**Problem requirements:** The finished copy should hold every entry exactly as given, and no pictures.

Input for this task Start Marker

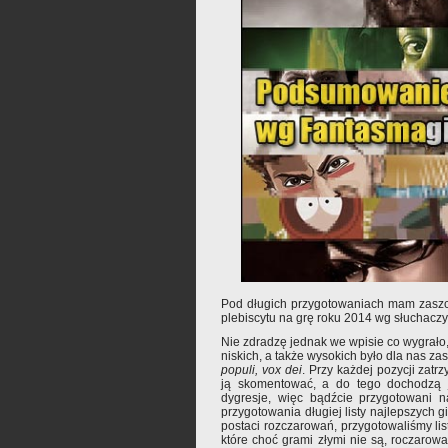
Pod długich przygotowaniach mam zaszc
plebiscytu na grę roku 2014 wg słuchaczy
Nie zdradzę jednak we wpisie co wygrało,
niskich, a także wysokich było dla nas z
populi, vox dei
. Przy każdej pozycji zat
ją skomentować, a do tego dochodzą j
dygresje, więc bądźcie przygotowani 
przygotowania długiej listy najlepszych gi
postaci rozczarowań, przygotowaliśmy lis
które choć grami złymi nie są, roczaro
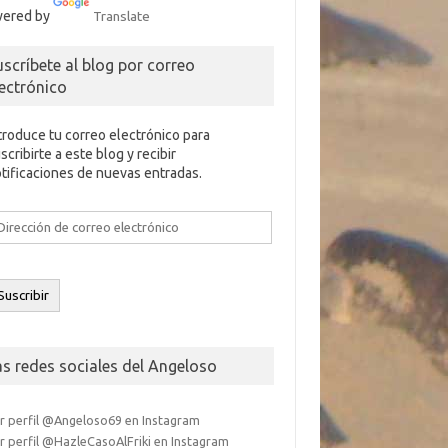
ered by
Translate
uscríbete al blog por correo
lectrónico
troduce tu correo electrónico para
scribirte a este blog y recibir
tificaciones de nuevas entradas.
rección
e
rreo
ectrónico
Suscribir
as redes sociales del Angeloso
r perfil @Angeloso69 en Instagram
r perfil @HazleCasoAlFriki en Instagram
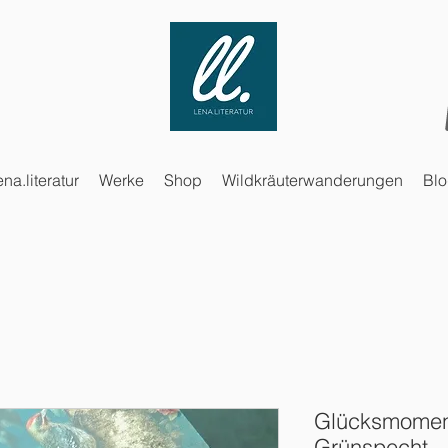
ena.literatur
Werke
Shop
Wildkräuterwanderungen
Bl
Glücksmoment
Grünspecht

Input for this task End Marker

**Your solution:**
Pod długich przygotowaniach mam zaszc
plebiscytu na grę roku 2014 wg słuchaczy
Nie zdradzę jednak we wpisie co wygrało,
niskich, a także wysokich było dla nas z
populi, vox dei
. Przy każdej pozycji zat
ją skomentować, a do tego dochodzą j
dygresje, więc bądźcie przygotowani 
przygotowania długiej listy najlepszych gi
postaci rozczarowań, przygotowaliśmy lis
które choć grami złymi nie są, roczaro
ered by
Translate
uscríbete al blog por correo
lectrónico
troduce tu correo electrónico para
scribirte a este blog y recibir
tificaciones de nuevas entradas.
rección
e
rreo
ectrónico
Suscribir
as redes sociales del Angeloso
r perfil @Angeloso69 en Instagram
r perfil @HazleCasoAlFriki en Instagram
ena.literatur
Werke
Shop
Wildkräuterwanderungen
Bl
Glücksmoment
Grünspecht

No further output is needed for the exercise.